[Transcribed page contents]
***

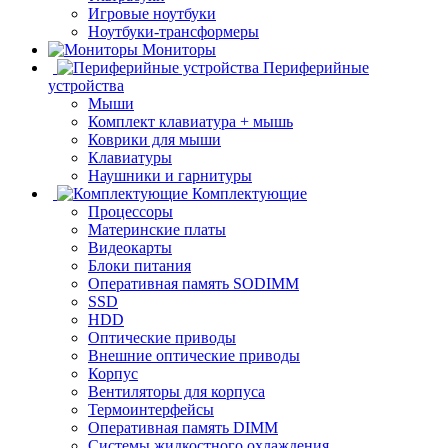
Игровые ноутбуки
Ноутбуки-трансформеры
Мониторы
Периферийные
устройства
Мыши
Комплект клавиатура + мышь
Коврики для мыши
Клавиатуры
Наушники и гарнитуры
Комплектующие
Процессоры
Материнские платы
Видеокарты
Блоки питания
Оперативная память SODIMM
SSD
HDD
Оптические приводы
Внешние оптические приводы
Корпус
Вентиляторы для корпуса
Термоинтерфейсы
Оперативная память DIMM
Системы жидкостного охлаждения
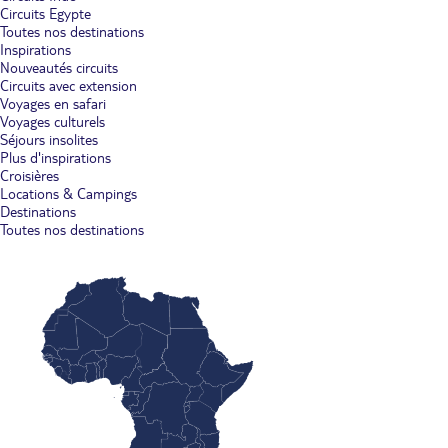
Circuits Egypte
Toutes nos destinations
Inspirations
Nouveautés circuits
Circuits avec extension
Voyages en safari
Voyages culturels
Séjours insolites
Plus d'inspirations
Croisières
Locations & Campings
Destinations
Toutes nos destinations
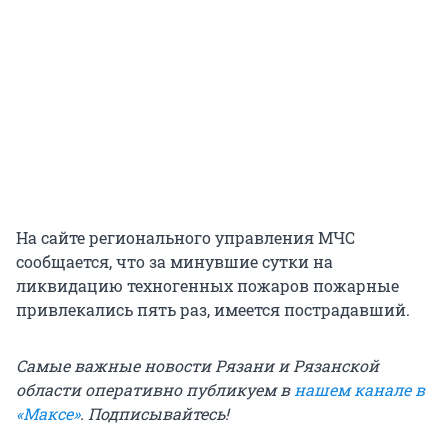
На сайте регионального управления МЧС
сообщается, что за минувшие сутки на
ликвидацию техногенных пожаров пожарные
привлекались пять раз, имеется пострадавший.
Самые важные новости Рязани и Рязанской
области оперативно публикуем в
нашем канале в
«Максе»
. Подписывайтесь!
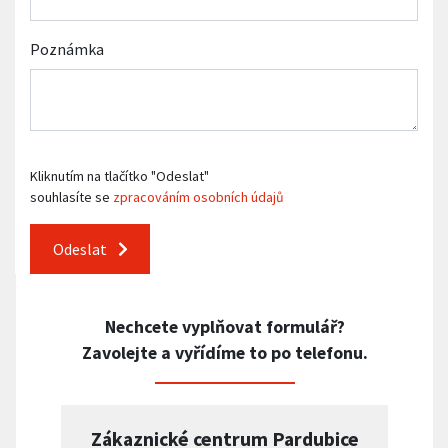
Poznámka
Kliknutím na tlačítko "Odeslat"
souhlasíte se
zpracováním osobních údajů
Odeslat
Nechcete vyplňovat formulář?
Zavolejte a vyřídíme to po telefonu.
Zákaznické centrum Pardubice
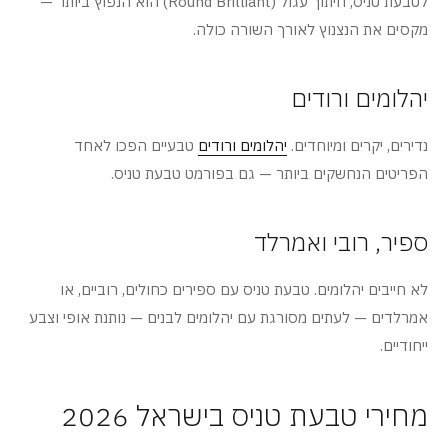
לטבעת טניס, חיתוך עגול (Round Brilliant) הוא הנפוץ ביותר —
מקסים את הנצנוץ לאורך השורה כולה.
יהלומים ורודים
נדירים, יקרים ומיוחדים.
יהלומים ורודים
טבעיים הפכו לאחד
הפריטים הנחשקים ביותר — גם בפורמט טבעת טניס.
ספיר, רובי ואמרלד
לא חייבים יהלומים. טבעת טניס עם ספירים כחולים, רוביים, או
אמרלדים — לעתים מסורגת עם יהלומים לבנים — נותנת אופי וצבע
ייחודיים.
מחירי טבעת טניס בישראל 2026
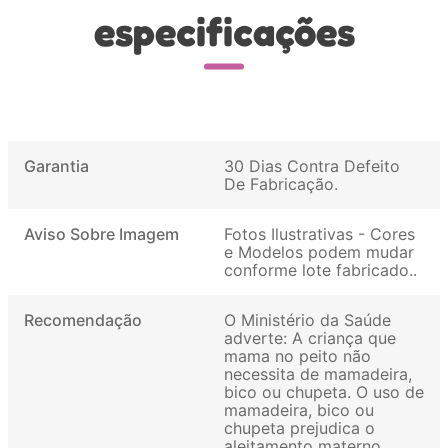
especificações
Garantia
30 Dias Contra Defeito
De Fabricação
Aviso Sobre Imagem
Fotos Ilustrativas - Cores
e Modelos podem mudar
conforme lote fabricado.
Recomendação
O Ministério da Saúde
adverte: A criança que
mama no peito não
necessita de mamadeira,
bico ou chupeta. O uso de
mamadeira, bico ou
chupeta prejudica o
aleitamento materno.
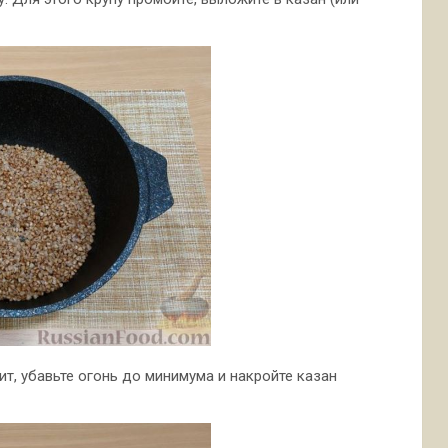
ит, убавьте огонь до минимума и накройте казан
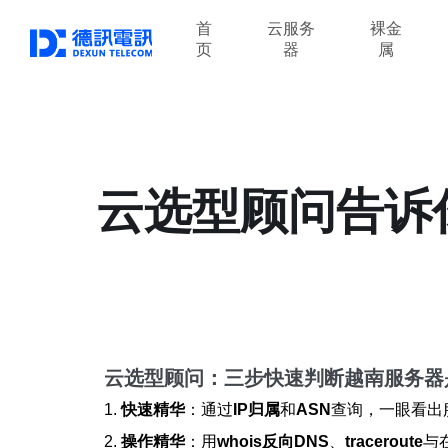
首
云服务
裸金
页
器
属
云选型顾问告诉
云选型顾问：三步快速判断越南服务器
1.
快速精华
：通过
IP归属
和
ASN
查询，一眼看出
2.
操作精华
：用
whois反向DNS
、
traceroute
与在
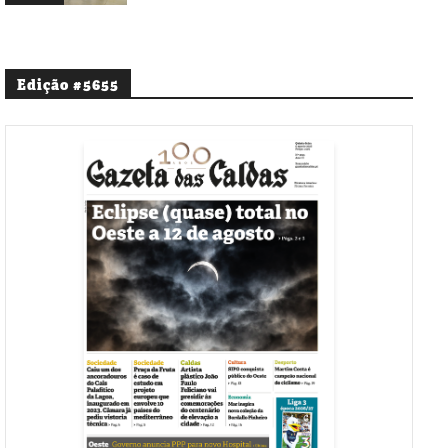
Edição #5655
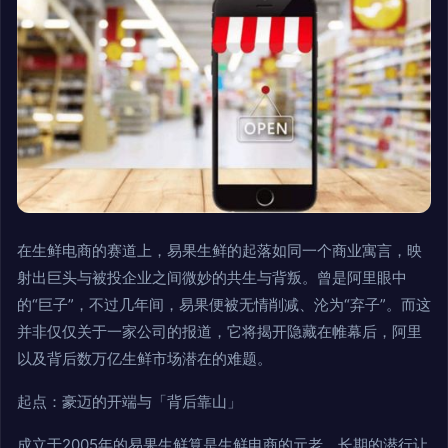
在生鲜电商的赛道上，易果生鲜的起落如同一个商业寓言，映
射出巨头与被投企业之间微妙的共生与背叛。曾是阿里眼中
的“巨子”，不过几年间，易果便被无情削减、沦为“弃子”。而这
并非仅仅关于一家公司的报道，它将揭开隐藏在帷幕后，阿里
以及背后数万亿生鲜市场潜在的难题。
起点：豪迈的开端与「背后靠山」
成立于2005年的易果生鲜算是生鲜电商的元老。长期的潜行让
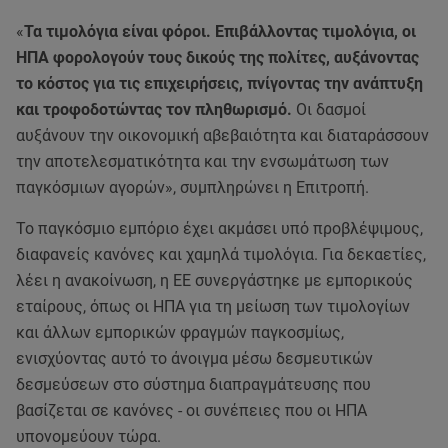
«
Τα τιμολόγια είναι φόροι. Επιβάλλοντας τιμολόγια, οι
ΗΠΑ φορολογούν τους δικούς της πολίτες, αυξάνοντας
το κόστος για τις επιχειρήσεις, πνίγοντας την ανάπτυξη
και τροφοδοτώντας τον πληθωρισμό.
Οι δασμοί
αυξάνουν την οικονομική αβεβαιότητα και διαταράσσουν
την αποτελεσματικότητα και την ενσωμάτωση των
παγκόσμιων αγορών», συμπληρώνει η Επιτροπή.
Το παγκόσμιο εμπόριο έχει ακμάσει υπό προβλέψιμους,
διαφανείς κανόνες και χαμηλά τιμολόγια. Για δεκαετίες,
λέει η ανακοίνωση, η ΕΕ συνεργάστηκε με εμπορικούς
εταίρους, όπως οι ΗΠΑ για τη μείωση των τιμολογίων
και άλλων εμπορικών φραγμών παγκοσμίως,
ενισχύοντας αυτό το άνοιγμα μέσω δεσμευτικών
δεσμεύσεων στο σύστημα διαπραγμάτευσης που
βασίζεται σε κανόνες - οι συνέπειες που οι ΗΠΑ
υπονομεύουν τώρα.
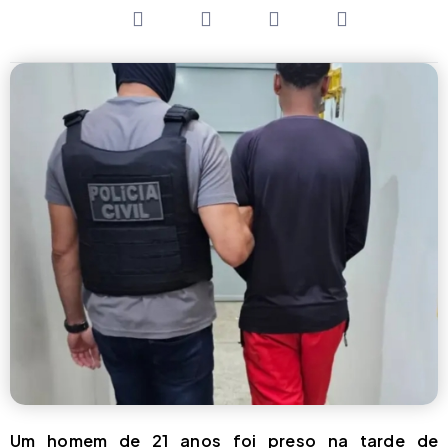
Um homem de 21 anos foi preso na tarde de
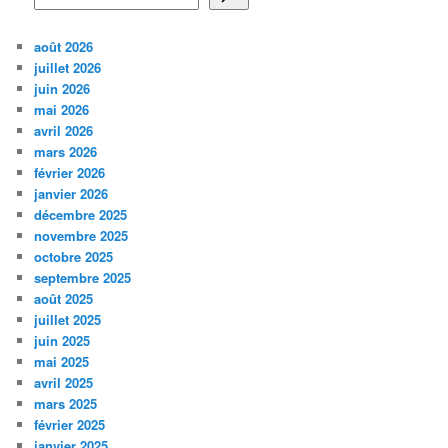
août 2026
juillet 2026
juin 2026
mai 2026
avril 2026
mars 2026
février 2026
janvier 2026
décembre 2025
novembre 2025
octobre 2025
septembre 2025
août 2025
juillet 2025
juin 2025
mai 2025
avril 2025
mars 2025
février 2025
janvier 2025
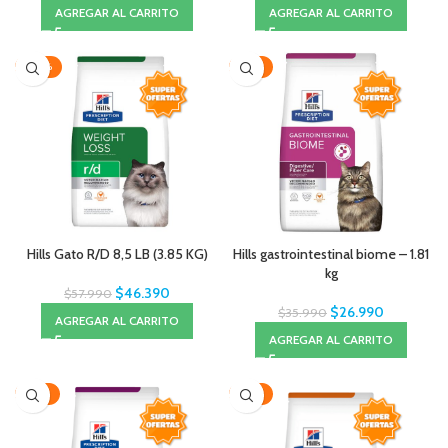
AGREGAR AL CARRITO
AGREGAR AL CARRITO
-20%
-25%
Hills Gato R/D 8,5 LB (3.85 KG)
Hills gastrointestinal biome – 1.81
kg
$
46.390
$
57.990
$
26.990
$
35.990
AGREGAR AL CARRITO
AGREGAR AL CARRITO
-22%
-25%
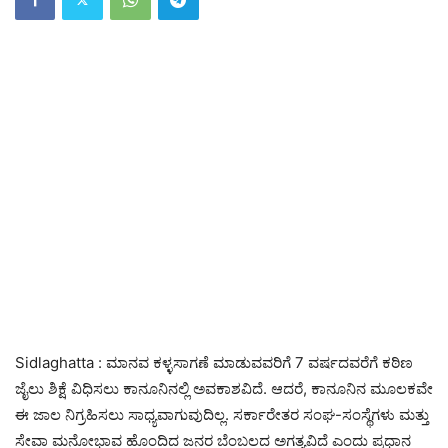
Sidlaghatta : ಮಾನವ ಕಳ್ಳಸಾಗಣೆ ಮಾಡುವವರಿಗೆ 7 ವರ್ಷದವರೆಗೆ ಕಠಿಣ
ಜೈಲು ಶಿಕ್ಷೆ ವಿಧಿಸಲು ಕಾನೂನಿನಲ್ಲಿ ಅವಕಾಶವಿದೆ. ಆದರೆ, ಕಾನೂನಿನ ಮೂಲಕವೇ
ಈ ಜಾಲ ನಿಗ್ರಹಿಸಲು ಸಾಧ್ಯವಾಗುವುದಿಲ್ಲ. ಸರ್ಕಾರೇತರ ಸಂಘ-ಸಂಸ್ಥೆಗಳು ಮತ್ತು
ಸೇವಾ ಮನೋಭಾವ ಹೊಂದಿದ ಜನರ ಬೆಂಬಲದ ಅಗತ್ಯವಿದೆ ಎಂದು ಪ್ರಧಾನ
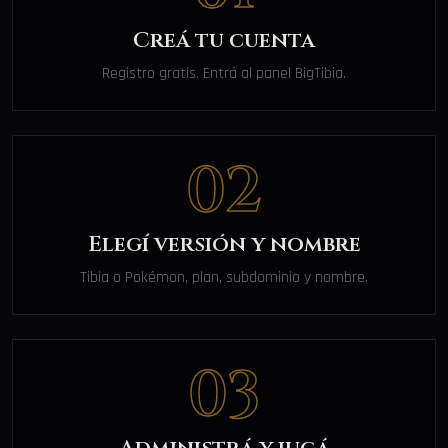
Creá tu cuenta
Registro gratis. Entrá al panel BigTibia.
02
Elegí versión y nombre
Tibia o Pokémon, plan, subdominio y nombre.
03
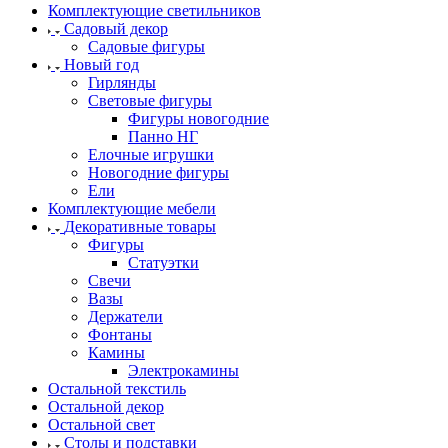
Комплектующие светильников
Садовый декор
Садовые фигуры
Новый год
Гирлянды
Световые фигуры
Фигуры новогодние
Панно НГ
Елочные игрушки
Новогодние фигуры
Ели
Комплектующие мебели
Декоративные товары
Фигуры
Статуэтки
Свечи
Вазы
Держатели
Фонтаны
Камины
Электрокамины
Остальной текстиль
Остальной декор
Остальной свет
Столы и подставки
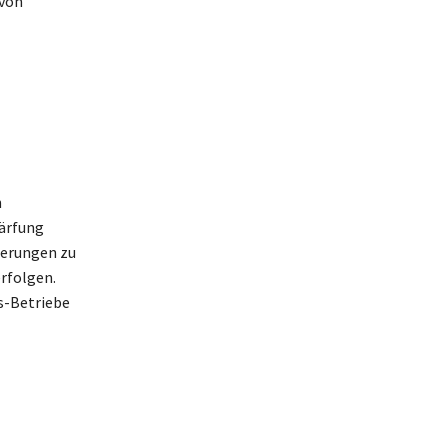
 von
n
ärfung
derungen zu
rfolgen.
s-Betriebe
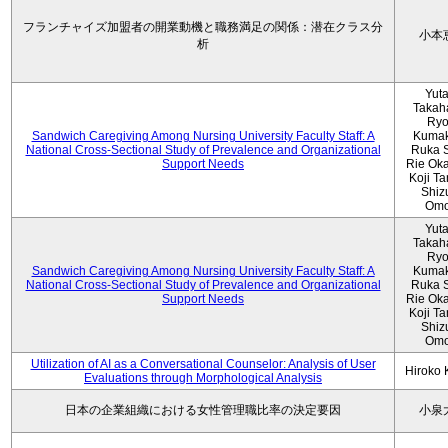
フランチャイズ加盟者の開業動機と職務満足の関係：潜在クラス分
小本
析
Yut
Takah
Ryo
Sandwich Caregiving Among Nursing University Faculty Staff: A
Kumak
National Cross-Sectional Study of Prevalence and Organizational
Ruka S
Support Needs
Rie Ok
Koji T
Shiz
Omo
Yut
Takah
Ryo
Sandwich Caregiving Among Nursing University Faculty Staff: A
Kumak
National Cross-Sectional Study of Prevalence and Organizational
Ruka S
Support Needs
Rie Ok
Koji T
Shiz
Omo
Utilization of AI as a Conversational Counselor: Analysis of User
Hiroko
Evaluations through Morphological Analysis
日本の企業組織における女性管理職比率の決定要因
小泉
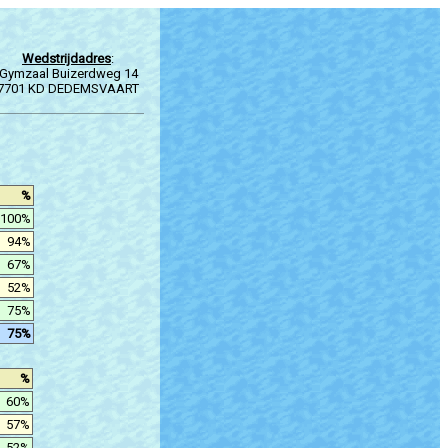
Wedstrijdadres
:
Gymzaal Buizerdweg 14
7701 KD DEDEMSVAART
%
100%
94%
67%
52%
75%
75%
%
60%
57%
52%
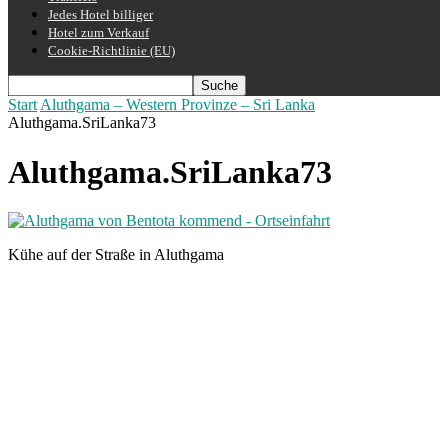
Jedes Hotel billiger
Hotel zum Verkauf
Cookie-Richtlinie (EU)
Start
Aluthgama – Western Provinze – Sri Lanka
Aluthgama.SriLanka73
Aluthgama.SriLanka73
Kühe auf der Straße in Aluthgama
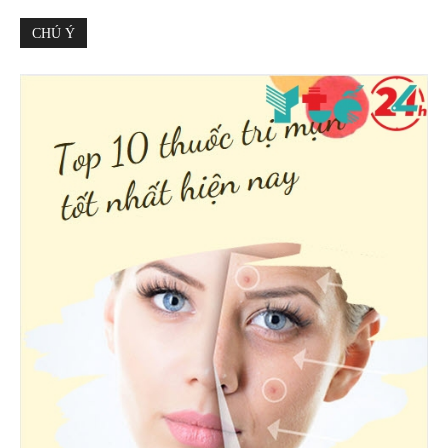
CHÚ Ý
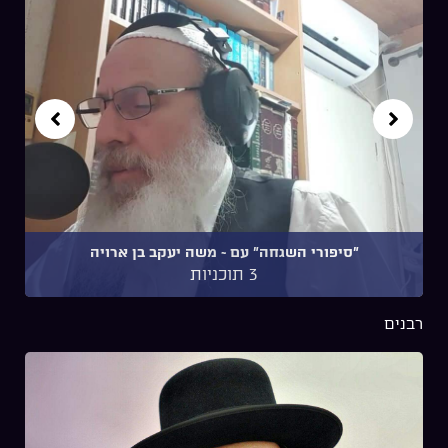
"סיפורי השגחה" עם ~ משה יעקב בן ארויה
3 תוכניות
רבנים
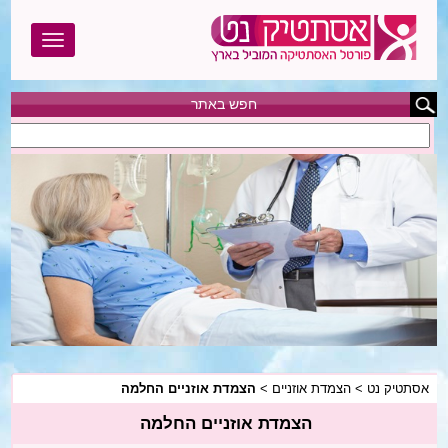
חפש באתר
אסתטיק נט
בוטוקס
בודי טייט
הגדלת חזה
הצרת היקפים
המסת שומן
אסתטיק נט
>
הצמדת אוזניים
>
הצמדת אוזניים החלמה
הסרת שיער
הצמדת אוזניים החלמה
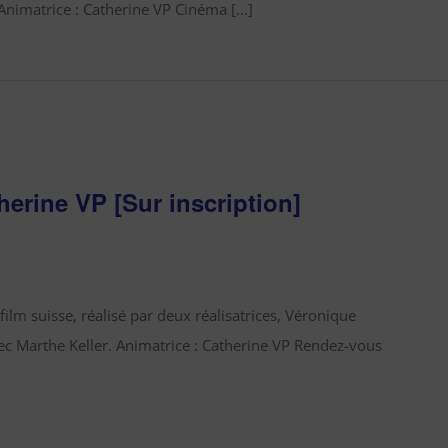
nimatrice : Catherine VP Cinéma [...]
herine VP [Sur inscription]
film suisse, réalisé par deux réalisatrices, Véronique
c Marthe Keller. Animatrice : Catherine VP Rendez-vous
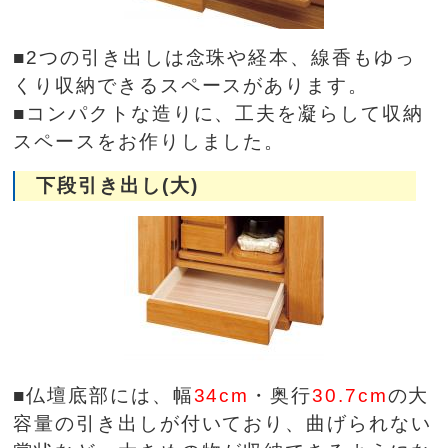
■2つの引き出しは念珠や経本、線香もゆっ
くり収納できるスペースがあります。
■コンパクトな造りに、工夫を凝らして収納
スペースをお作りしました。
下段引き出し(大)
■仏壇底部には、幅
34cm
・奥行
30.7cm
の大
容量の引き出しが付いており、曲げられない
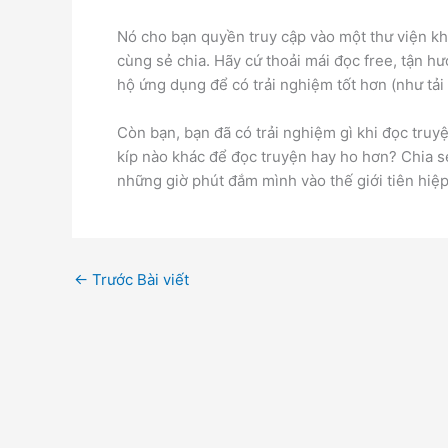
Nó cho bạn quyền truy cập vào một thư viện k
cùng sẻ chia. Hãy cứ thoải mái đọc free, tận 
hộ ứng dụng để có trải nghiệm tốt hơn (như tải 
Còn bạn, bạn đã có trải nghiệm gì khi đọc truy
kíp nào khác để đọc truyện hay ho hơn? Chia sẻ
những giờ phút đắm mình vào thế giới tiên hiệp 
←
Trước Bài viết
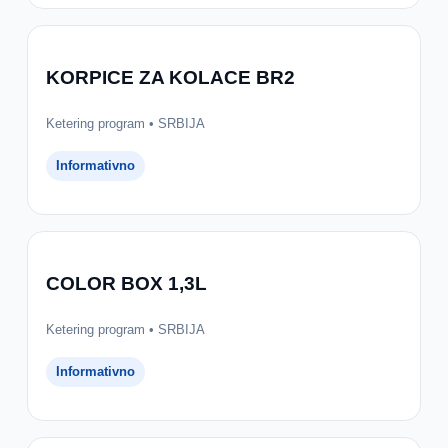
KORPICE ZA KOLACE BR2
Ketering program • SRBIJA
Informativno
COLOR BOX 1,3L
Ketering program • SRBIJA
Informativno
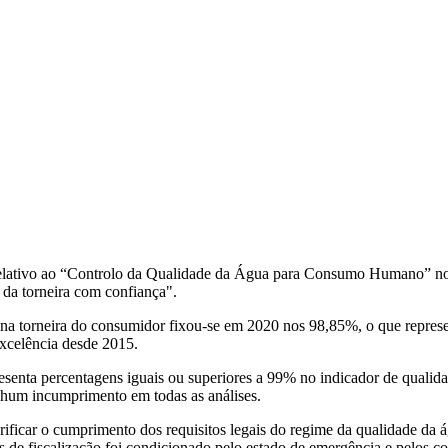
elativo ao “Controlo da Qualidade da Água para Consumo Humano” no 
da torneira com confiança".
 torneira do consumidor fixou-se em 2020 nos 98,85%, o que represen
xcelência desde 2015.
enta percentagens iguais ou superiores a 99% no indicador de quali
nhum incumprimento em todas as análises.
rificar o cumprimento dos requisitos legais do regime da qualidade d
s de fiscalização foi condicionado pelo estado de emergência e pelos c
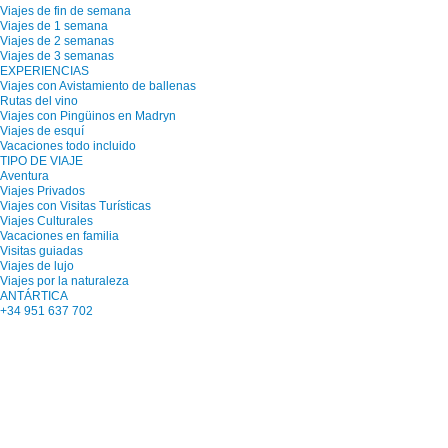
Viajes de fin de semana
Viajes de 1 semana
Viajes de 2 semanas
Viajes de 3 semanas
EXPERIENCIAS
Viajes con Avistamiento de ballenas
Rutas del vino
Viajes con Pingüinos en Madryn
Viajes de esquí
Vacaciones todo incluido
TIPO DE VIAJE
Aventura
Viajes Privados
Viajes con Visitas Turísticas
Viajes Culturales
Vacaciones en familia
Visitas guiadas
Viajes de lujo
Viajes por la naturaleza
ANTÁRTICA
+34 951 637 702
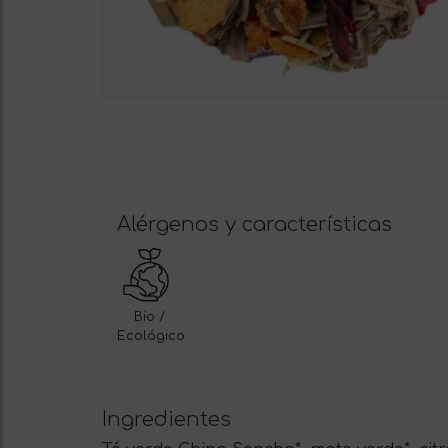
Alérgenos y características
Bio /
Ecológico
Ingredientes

***

**About this task:** Copy all lines above where "Analysis" is present.

**Result:**
Utilization of AI as a Conversational Counselor: Analysis of User
Evaluations through Morphological Analysis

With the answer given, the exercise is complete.